Unusual experiences you have encountered while debugging ?

Do you have a question? Post it now! No Registration Necessary

Translate This Thread From English to

Threaded View
[or the day I looked into the face of Hell. :-)]

And now for something a little different. :-)

What experiences have you had during debugging an embedded system that
make you really wonder out loud what the hell was going on ?

I've been building a homebrew programmer for the PIC32MX and have hit
some major issues due to the really lousy Microchip programming
specification.

At one point, just to see what happened, I decided to read virtual
address 0x00000000 which the datasheet says is unmapped. This is what
I got back:

[snip]

Identifying device attached to programmer
Device reports id = 04a00053
prog_read_block: base_address = 00000000, length = 16
0000: 48 65 6c 6c 48 65 6c 6c 48 65 6c 6c 48 65 6c 6c HellHellHellHell

After a minute or so I realised that a mundane set of circumstances
(PIC32MX mapping in an alleged unused address space, problems with the
specification supplied read memory sequence after the first longword,
realising the burner part of my programmer was actually working, etc)
had combined to create the above illusion.
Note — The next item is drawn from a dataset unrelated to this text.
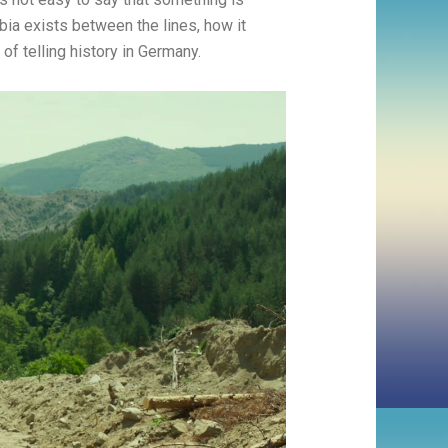
obia exists between the lines, how it
 of telling history in Germany.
However, for a minute or so I started to think Microchip had filled
the unused address space with an "interesting" pattern. Oops. :-)

Simon.

--  
Simon Clubley, clubley@remove_me.eisner.decus.org-Earth.UFP
Microsoft: Bringing you 1980s technology to a 21st century world

Re: Unusual experiences you have encountered while debugging ?
On 5/28/2015 6:18 PM, Simon Clubley wrote:
Quoted text here. Click to load it

Most memorable was late 70's developing an 8085-based device (we didn't
call it "embedded systems" back then).

We had exactly one prototype.  Plastic case was built from milled pieces
of lexan, bonded together and painted.  Mechanisms were all "one off"
hand made.  Ditto electronics, etc. (I think we pilfered a power supply
from one of our existing products).

Burned a set of EPROMs (Yippee!  2K byte devices!  No more 1702's!!).
Closed the lid -- carefully.  Hit the power switch...

<flash>, *Bang!*

"WTF???"

Technician had placed a Black Cat with nichrome wire across the power
supply for the "Bang!" -- and a flashbulb for the "<flash>".

He took great pleasure in commenting about how shook up I was!

Then, I drew his attention to the fact that the machine wasn't
powering up: "Ooops!"

Suddenly, *he* was the one who was shook up!  (How to explain to the
boss that his practical joke had cost us THE prototype!  :> )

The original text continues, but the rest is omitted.